À cette époque, une génération de Karabaghtsis acquiert les postes clés du pouvoir arménien. Robert Kotcharian (alors premier ministre du Haut-Karabagh, dont il deviendra président avant de devenir président de l’Arménie de 1998 à 2008), Serge Sarkissian (actuel président de l’Arménie, à l’époque ministre de la défense) Vassken Sarkissian, (alors chargé de la sécurité nationale et des affaires internes, devenu plus tard premier ministre), organisent dès 1992, depuis Erevan, la constitution de l’Armée de défense de la République du Haut-Karabagh.
Malgré la non reconnaissance du Haut-Karabagh en tant qu’entité politique officielle, l’engagement personnel des membres du gouvernement arménien dans la cause du Haut-Karabagh n’est donc un mystère pour personne. La cooptation se déroule alors dans les deux sens. D’un côté, les Karabaghtsis phagocytent le pouvoir politique arménien et les postes clés de l’armée. De l’autre, le gouvernement arménien récompense les dirigeants karabaghtsis obéissants en leur offrant des postes clés dans son propre gouvernement.

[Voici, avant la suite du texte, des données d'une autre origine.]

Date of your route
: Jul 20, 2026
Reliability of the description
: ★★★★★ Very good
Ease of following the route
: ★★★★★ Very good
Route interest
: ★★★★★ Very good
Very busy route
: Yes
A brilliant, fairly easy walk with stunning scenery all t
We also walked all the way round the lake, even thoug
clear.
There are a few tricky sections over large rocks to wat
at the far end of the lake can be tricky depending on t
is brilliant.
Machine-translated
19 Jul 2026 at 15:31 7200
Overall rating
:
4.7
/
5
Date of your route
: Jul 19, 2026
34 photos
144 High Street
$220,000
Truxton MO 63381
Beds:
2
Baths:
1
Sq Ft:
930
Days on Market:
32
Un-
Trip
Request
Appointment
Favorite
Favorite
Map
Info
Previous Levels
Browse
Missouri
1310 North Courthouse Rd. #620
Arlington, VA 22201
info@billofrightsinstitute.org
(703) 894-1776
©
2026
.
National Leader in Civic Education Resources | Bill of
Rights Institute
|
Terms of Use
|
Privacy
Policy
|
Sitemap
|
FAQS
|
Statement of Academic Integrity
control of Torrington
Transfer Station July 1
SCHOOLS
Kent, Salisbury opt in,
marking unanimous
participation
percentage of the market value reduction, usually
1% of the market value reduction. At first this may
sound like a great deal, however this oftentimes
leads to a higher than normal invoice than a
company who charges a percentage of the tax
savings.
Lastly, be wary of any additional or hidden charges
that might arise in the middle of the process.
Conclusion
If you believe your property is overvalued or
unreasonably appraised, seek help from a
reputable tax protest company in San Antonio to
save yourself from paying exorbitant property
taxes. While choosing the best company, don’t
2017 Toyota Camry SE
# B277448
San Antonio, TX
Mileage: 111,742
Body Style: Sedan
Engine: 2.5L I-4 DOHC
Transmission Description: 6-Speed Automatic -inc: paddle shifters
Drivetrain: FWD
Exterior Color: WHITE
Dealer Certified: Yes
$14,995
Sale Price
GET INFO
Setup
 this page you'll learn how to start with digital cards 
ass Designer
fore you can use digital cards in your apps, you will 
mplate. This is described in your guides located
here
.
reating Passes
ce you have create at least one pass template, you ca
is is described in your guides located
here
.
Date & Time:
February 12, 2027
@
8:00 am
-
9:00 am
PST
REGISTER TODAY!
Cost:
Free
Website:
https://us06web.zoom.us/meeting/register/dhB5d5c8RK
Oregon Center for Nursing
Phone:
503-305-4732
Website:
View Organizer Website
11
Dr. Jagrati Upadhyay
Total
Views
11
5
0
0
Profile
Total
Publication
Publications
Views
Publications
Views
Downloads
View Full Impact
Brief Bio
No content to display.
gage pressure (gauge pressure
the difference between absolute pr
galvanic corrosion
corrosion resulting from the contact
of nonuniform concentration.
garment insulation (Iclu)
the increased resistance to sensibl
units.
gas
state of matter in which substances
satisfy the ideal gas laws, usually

Vers la reconnaissance officielle et l’implantation des réfugiés ?

En mai 2016, le vice-ministre des affaires étrangères de l’Arménie  a lancé une procédure de reconnaissance officielle du Haut-Karabagh
Plus que jamais aujourd’hui, la reconnaissance officielle de l’indépendance du Haut-Karabagh (toujours considéré comme territoire azerbaïdjanais par la « communauté internationale ») par l’Arménie est un sujet houleux. En mai 2016, quelques dizaines de jours seulement après la fin des combats,  une procédure de reconnaissance officielle de la région contestée a été lancée par le vice-ministre des affaires étrangères arménien, Chavarch Kotcharian.
La diplomatie azerbaïdjanaise a qualifié cette initiative « d’insulte supplémentaire au processus de négociations ». « Si l’Azerbaïdjan lance une nouvelle agression militaire, la reconnaissance de l’indépendance du Haut-Karabakh fera partie du programme » des autorités arméniennes, a déclaré Chavarch Kotcharian dans un communiqué.
Ces déclarations arrivent dans le jeu de quilles des relations azerbaïdjo-arméniennes alors même que la diplomatie azerbaïdjanaise accuse le gouvernement de Erevan de profiter de la crise syrienne pour peupler le Haut-Karbagh de réfugiés syro-arméniens. Edouard Nalbandian, ministre arménien des affaires étrangères, a déclaré en mars 2016 que « près de 20 000 réfugiés en provenance de la Syrie ont demandé protection en Arménie ». Nous ne saurons pas combien de ces demandeurs ont reçu une réponse positive à leur requête, ni combien sont venus et restés sans obtenir de réponse. Plusieurs témoignages, ainsi que des déclarations provenant de la représentation permanente du Haut-Karabagh elle-même, attestent de la réalité de l’installation de réfugiés dans le Haut-Karabagh. Cependant, aucun chiffre précis ne semble pouvoir être avancé.
L’enjeu diplomatique est donc régulièrement mis sur la table. Parfois à des fins électoralistes, les politiciens soufflent sur les braises. Quitte à risquer d’embraser la région. Dans l’opposition comme dans la majorité, pour des raisons diverses et parfois contraires, la crise karabaghtsie génère donc une situation profitable à une partie de la classe politique arménienne.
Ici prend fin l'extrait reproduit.